浇注钢包环出钢口四孔透气塞吹氩控制下渣工艺

Controlling slag carry-over in teeming ladle by argon blowing process with four plugs installed around tapping hole

针对浇注钢包环出钢口四孔透气塞吹氩控制下渣工艺,建立了某钢厂130 t钢包三维DPM-VOF耦合数学模型以计算浇注钢包下渣过程,并通过冷态实验验证了该模型的有效性。利用该模型研究了不同偏心率对下渣行为的影响,揭示了该工艺控制下渣的行为规律,并分析了吹氩流量对控制下渣的影响。结果表明,随着偏心率的增大,不同浇注高度下的最大切向速度减小,汇流漩涡临界高度降低。环出钢口四孔透气塞吹入氩气后,气泡流股的汇聚有效地减弱了水口上方钢液的周向旋转速度,大幅降低了汇流漩涡下渣临界高度。4个气泡流股的气液两相流会抑制流向水口钢液的径向流动速度,由排流沉坑引起的下渣也得到明显抑制。随着吹氩流量的增加,下渣临界高度呈降低趋势。就本研究而言,控制下渣的最佳吹氩流量为30 L/min。

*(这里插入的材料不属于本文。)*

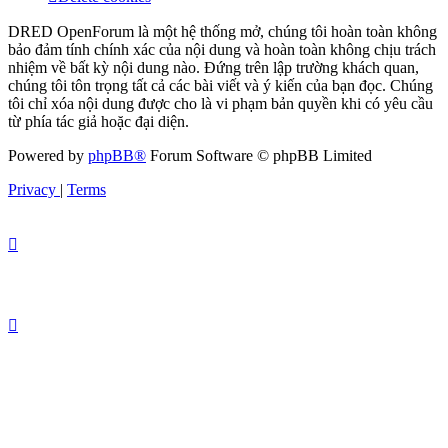
DRED OpenForum là một hệ thống mở, chúng tôi hoàn toàn không
bảo đảm tính chính xác của nội dung và hoàn toàn không chịu trách
nhiệm về bất kỳ nội dung nào. Đứng trên lập trường khách quan,
chúng tôi tôn trọng tất cả các bài viết và ý kiến của bạn đọc. Chúng
tôi chỉ xóa nội dung được cho là vi phạm bản quyền khi có yêu cầu
từ phía tác giả hoặc đại diện.
Powered by
phpBB®
Forum Software © phpBB Limited
Privacy
|
Terms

A 3 D DPM-VOF coupled mathematical model of a 130 t ladle was established to study the controlling slag carryover behavior in teeming ladle by argon blowing process with four plugs installed around tapping hole. The validity of the model was verified by cold experiments. The effect of eccentricity on slag carryover was investigated, and the law of controlling slag carry-over under the process was revealed by the mathematical model. The effect of argon flow rate on controlling the slag carry-over was also analyzed. The results show that, with the increase of eccentricity, the maximum tangential velocity under different teeming heights decreases, therefore the critical height of vortex also decreases accordingly. With argon injected into the ladle via four plugs installed around tapping hole, the aggregation of bubble flow strand effectively weakens the tangential velocity of molten steel above the nozzle, which reduces the critical height of vortex. The gas-liquid two-phase flow from four bubble streams can restrain the radial velocity of the molten steel toward the nozzle, so the slag carry-over caused by drain sink can also be restrained obviously. With the increase of argon flow rate, the critical height of controlling slag carry-over is reduced. And the optimal argon flow rate for controlling slag carry-over is 30 L/min for the ladle.